Istanbul-born Armenian contemporary artist Sarkis’ ode to Georgian filmmaker (1924-1990) and his cult movies he managed to fit into his career cut short by the Soviet interference, awaits the viewer as the final chapter of Parajanov with Sarkis exhibition. (Dec. 13, 2018 – Mar. 17, 2019) The duplex exhibition summons thoughts on creativity, politics, power, control, suffering, gender, identity, literature and cinema but above all it evokes love. Perhaps at a time when unknown means enemy and politics favour populism more than ever, love is all we need.
Sarkis, like Parajanov, plays with materials he finds and attributes meanings to these otherwise discarded objects. The entire floor seems to portray scattered images from Parajanov’s life and films but this time from Sarkis’ point of view. Half of the storey is occupied by old televisions displaying scenes from Sayat Nova that are covered by rugs. These magical carpets that were being washed atop dome roofs just a second ago, fly off the screen and land on these televisions as the wind blows outside. Above hangs The Cloth of Een Overnachting op Oud Ameliweerd (2000) consisting of fabrics, light garland and slippers. The “suffering soul” hovers over the installation. The colourful lights shining from the skirts of the attire begin to merge with the city lights shimmering from a distant city silhouette. Sarkis offers pomegranates on a tray as Kartlis Deda, the symbolic mother of Georgians offer wine to all welcomed guests on top of Sololaki Hill. He borrows these fruits from Parajanov’s Sayat Nova, which the director later titled The Color of Pomegranates.

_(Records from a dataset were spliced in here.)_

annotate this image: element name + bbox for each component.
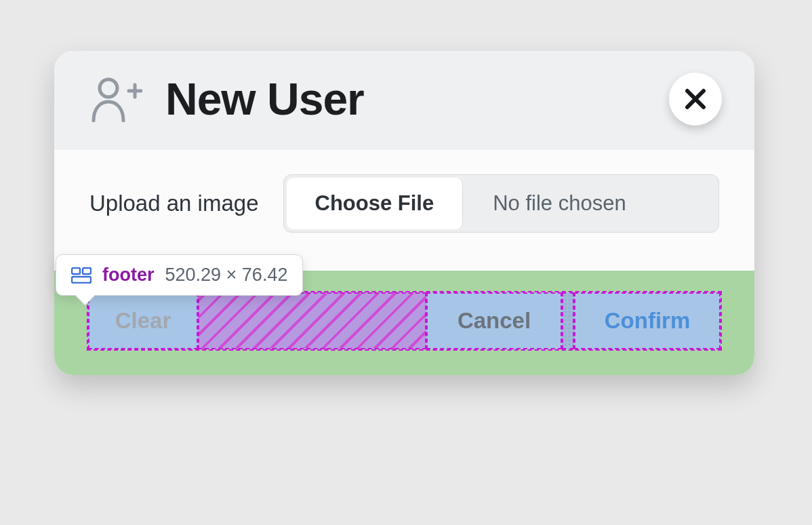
- file-input[interactable]: Choose File No file chosen: [283, 174, 720, 233]
- devtools-tooltip: footer 520.29 × 76.42: [56, 254, 303, 296]
- dialog-header: New User: [54, 51, 754, 150]
- dialog-body: Upload an image Choose File No file chos…: [54, 150, 754, 271]
- user-plus-icon: [89, 76, 142, 122]
- flex-layout-icon: [71, 267, 92, 284]
- confirm-button[interactable]: Confirm: [574, 292, 720, 349]
- new-user-dialog: New User Upload an image Choose File No …: [54, 51, 754, 375]
- footer-flex-container: Clear Cancel Confirm: [87, 291, 722, 351]
- flex-spacer: [562, 292, 574, 349]
- upload-image-label: Upload an image: [89, 191, 259, 216]
- svg-rect-7: [72, 277, 91, 283]
- svg-rect-5: [72, 268, 80, 274]
- cancel-button[interactable]: Cancel: [426, 292, 562, 349]
- svg-point-0: [100, 79, 117, 97]
- file-status: No file chosen: [466, 175, 718, 232]
- svg-rect-6: [83, 268, 91, 274]
- close-button[interactable]: [669, 73, 722, 125]
- dialog-title: New User: [165, 73, 364, 125]
- clear-button[interactable]: Clear: [88, 292, 198, 349]
- flex-gap: [198, 292, 426, 349]
- tooltip-element-name: footer: [102, 265, 155, 286]
- close-icon: [684, 88, 707, 111]
- tooltip-dimensions: 520.29 × 76.42: [165, 265, 288, 286]
- choose-file-button[interactable]: Choose File: [287, 178, 464, 229]
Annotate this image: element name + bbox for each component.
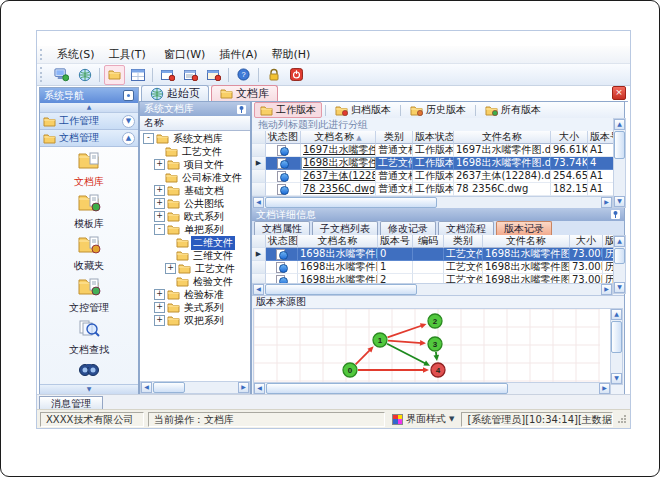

Portrait of Parajanov (2011) stands tall over the old television as if conjuring the spirit of Parajanov. Made from ancient Turkish fabrics, VHS bands of Parajanov films and a wooden structure, the installation, mirrors a work of Parajanov presented downstairs. Rainbow colours imitating a pride flag compel attention to the filmmaker’s signature in Armenian, paired with a framed and painted photograph of him. His identity as a multicultural, queer genius has caused as much wonder for the world as it has caused him pain. Especially when placed just a few steps away from the emblematic Istiklal Street, where until recently mass gatherings, protests and celebrations were held, the exhibition reminds us that we’re not alone.